Ladies open at Dalmahoy for me on Monday. Fingers crossed for decent weather - it always chucks it down when I play an open!

Enjoy your game!


----------



## bobmac (May 30, 2012)

Sorry, too far


----------



## thecraw (May 30, 2012)

FairwayDodger said:



			Ladies open at Dalmahoy for me on Monday.
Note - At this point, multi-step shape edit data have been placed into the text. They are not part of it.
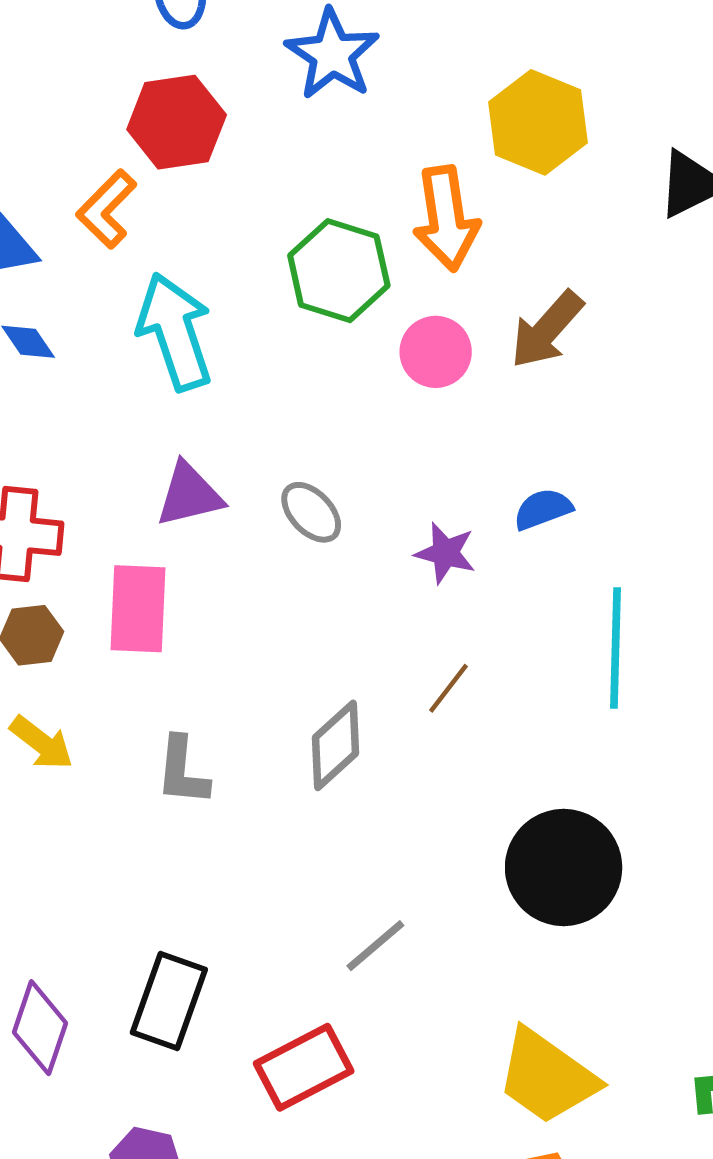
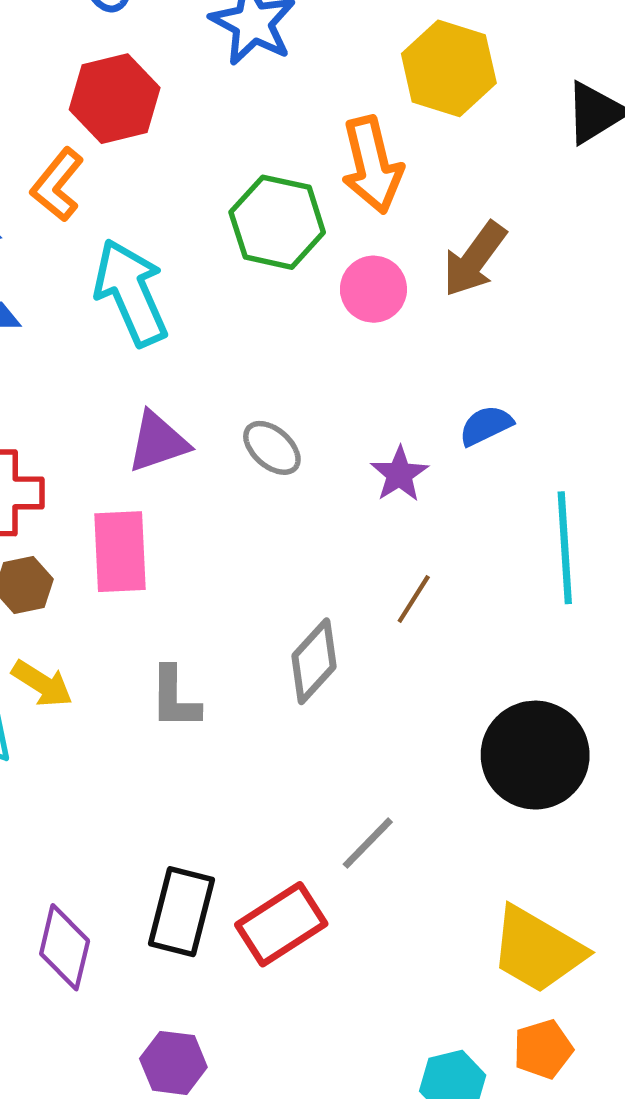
purple star: (445, 553) -> (399, 474), turned 30
red rectangle: (304, 1067) -> (281, 924), moved

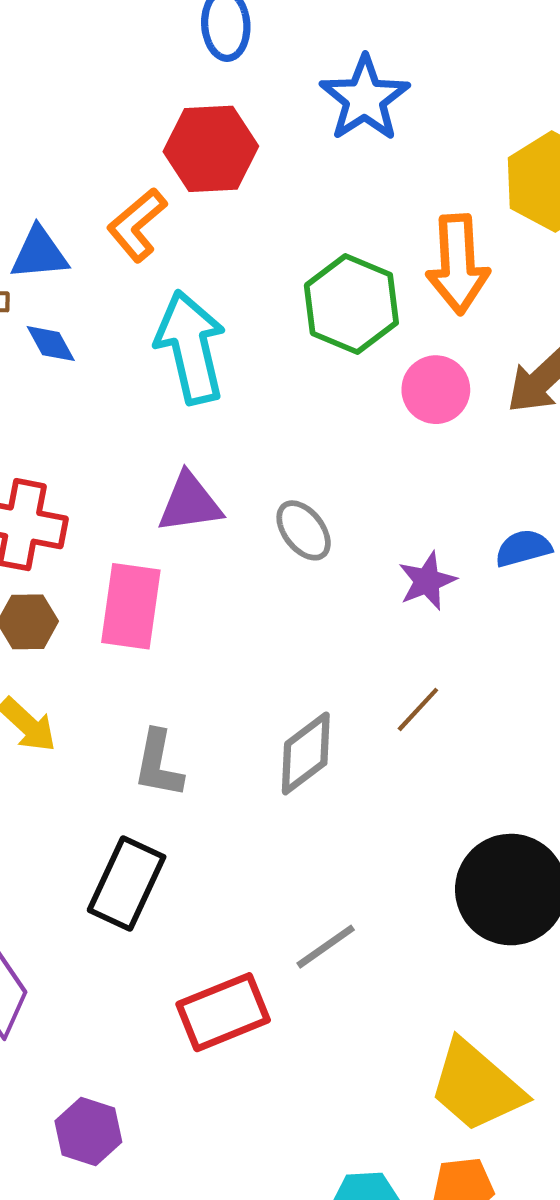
black rectangle: (182, 912) -> (127, 883), moved

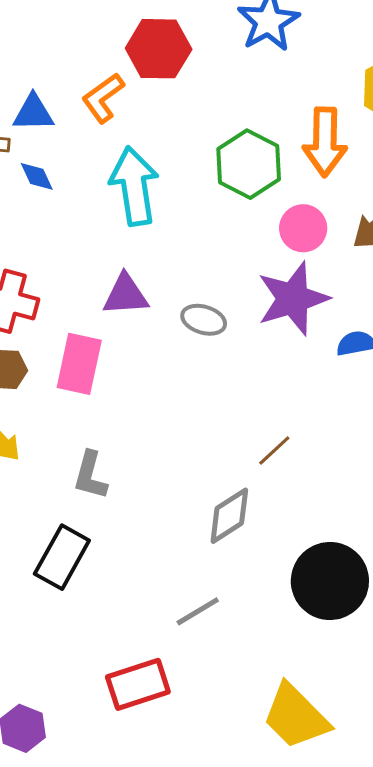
gray ellipse: (304, 530) -> (204, 320), turned -39
purple star: (427, 581) -> (293, 299), moved, size x1.8
gray diamond: (306, 753) -> (229, 516), moved
red rectangle: (223, 1012) -> (138, 684), moved

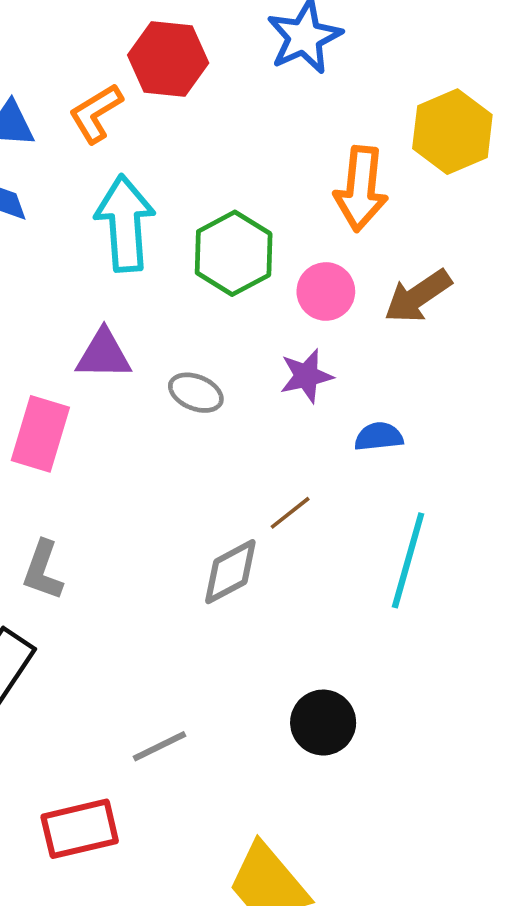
green hexagon: (249, 164) -> (234, 253), moved
purple star: (293, 299) -> (306, 376), size x0.6
brown line: (274, 451) -> (290, 513), moved
gray diamond: (229, 516) -> (230, 572), moved
black circle: (330, 581) -> (323, 723), size x0.7

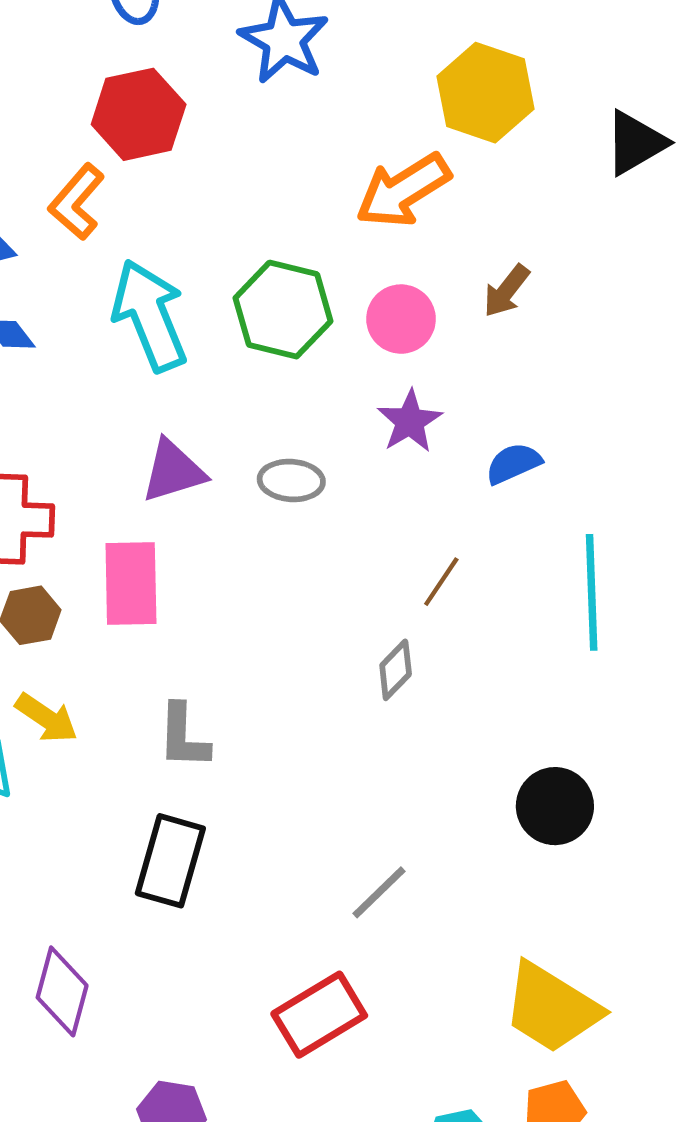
orange arrow: (361, 189) -> (403, 190), turned 70
brown arrow: (418, 296) -> (506, 291), size x0.7
gray diamond: (230, 572) -> (396, 670), size x0.7

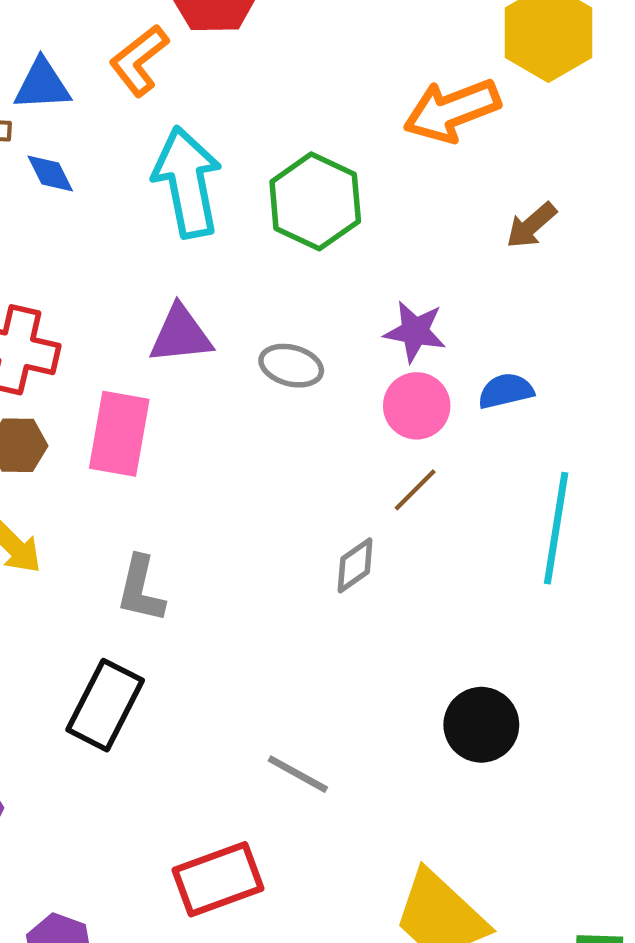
pink circle: (401, 319) -> (417, 406), moved
purple star: (410, 421) -> (415, 331), turned 30
gray line: (379, 892) -> (298, 774), turned 62

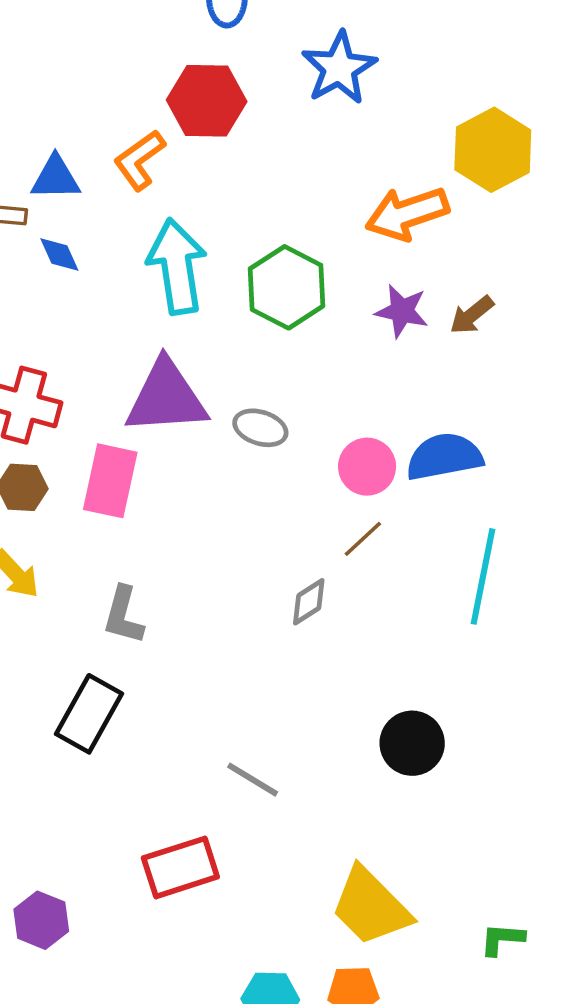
purple star: (415, 331) -> (402, 311), moved
purple triangle: (181, 335) -> (166, 397), size x1.5
blue semicircle: (506, 391) -> (444, 457), size x1.6

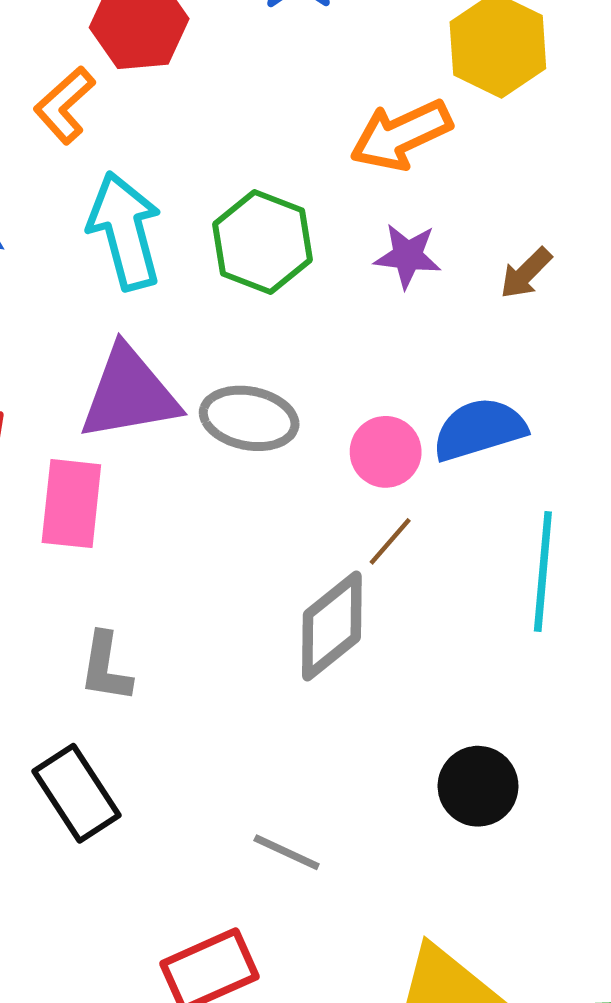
brown arrow: (472, 315) -> (526, 273), moved
gray ellipse: (260, 428) -> (249, 418), size x1.4
gray diamond: (309, 602) -> (332, 626), size x1.8
black rectangle: (89, 714) -> (76, 793), turned -56

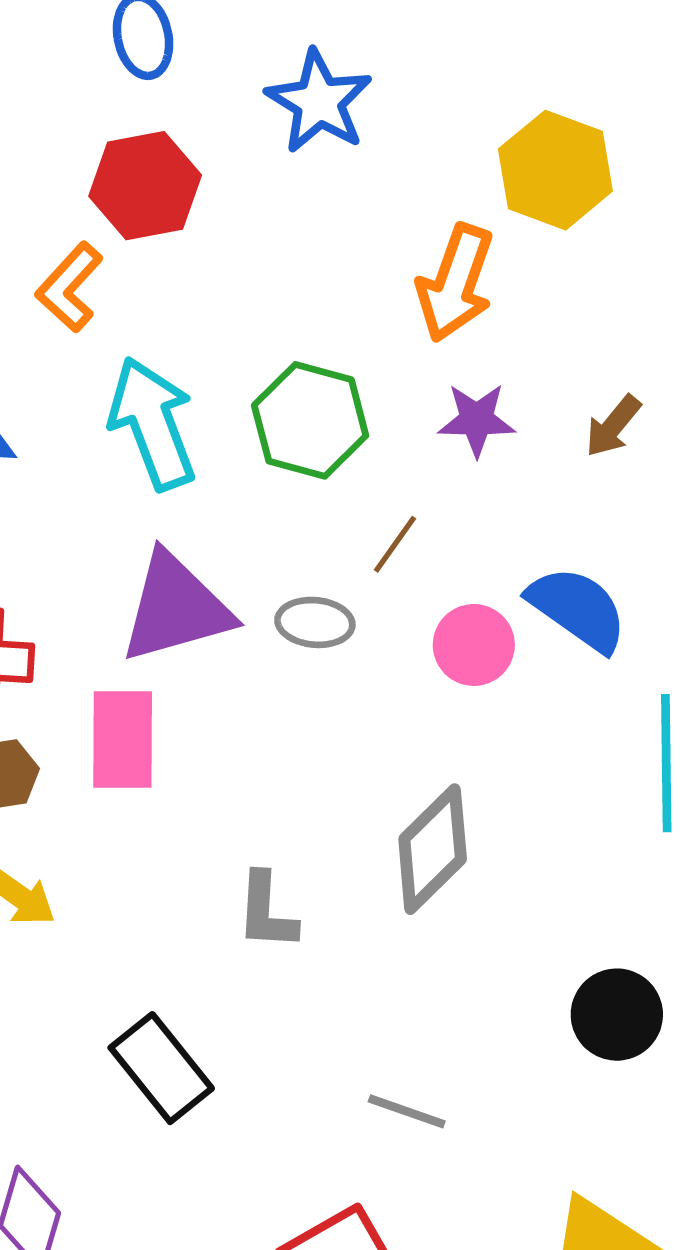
orange arrow: (401, 135) -> (455, 283), turned -40
gray ellipse: (249, 418) -> (315, 622), size x0.7
blue semicircle: (479, 429) -> (578, 609), turned 58
brown line: (390, 541) -> (395, 544), moved
gray L-shape: (106, 667) -> (266, 911), moved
Fingers crossed for decent weather - it always chucks it down when I play an open!

Enjoy your game!
		
Click to expand...

Take the heaviest putter you can find, they are the slowest greens in the world, or they were last year, putting on a shag pile covered in treacle would have been quicker!


----------



## FairwayDodger (May 30, 2012)

thecraw said:



			Take the heaviest putter you can find, they are the slowest greens in the world, or they were last year, putting on a shag pile covered in treacle would have been quicker!
		
Click to expand...

Ha - I played a team match there last year so know what I'm getting into. :smirk:


----------



## bigslice (May 30, 2012)

FairwayDodger said:



			Ha - I played a team match there last year so know what I'm getting into. :smirk:
		
Click to expand...

spill, as im the one that picked this course without playing it. it will be me who gets blamed


----------



## FairwayDodger (May 30, 2012)

bigslice said:



			spill, as im the one that picked this course without playing it. it will be me who gets blamed
		
Click to expand...

Dalmahoy, bigslice, not Cathcart Castle which is a nice course by reputation although not one I've played.


----------



## bigslice (May 30, 2012)

FairwayDodger said:



			Dalmahoy, bigslice, not Cathcart Castle which is a nice course by reputation although not one I've played.
		
Click to expand...

ah my mistake


----------



## bigslice (Jun 4, 2012)

hairy ma arse fast as fukc


----------



## bigslice (Jun 6, 2012)

bigslice said:



			hairy ma arse fast as fukc
		
Click to expand...

ok slighty typsy when posted this, so a better review tonight. Cathcart Castle Golf Club what can i say. not the longest course but plenty to keep you interested. 6 par 3's and a cracking par5. as above 60 squid 36 holes and food. cracking day out and a rather typsy bigslice made for an interesting texas scramble!!! fairways that slope so you have to pick where you want to be. greens were solid and quick (not as good as bogside) but really enjoyed it untill the last where it was my tee shot that was required and i was typsy (got the ratio of vodka to coke wrong or right:whoo good course for a day out we were will looked after and the members were polite and interested in our opinions of the course. would defo play it again


----------



## CMAC (Jun 7, 2012)

sorry I missed this- must look at this section of the forum more- I played in the Parlane McFarlane trophy there a few weeks back and I agree about the hairy greens, they werent bad but just needed a small cut to be very good.
They've changed the course since I last played- the 18th is now the 9th, woe betide anyone who parks at the wrong part of the car park with guys hitting 5 irons of a severe downhill left to right slope


----------